I am using NLTK and trying to get the word phrase count up to a certain length for a particular document as well as the frequency of each phrase. I tokenize the string to get the data list.
from nltk.util import ngrams
from nltk.tokenize import sent_tokenize, word_tokenize
from nltk.collocations import *
data = ["this", "is", "not", "a", "test", "this", "is", "real", "not", "a", "test", "this", "is", "this", "is", "real", "not", "a", "test"]
bigrams = ngrams(data, 2)
bigrams_c = {}
for b in bigrams:
if b not in bigrams_c:
bigrams_c[b] = 1
else:
bigrams_c[b] += 1
the above code gives and output like this:
(('is', 'this'), 1)
(('test', 'this'), 2)
(('a', 'test'), 3)
(('this', 'is'), 4)
(('is', 'not'), 1)
(('real', 'not'), 2)
(('is', 'real'), 2)
(('not', 'a'), 3)
which is partially what I am looking for.
My question is, is there a more convenient way to do this for say up to phrases that are 4 or 5 in length without duplicating this code only to change the count variable?

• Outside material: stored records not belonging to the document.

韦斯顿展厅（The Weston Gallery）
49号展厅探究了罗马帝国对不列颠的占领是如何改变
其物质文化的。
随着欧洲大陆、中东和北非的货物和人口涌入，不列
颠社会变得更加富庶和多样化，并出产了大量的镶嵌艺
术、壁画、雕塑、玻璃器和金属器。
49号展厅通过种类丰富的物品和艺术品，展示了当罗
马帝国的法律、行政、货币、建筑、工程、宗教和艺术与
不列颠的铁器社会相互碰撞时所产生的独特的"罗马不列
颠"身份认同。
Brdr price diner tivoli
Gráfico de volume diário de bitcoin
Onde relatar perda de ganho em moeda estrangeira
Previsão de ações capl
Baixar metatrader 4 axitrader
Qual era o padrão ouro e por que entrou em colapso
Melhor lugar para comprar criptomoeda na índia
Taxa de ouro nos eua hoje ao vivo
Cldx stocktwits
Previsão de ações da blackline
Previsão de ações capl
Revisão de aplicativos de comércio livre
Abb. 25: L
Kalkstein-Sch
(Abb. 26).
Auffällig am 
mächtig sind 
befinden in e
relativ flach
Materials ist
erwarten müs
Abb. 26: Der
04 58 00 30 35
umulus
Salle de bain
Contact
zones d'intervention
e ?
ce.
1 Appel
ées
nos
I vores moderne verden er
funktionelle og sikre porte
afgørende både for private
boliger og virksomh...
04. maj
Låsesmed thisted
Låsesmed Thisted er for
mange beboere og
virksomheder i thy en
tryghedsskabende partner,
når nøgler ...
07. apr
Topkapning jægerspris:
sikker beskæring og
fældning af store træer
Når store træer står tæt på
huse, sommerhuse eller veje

Since you tagged this nltk
, here's how to do it using the nltk
's methods, which have some more features than the ones in the standard python collection.
from nltk import ngrams, FreqDist
all_counts = dict()
for size in 2, 3, 4, 5:
all_counts[size] = FreqDist(ngrams(data, size))
Each element of the dictionary all_counts
is a dictionary of ngram frequencies. For example, you can get the five most common trigrams like this:
all_counts[3].most_common(5)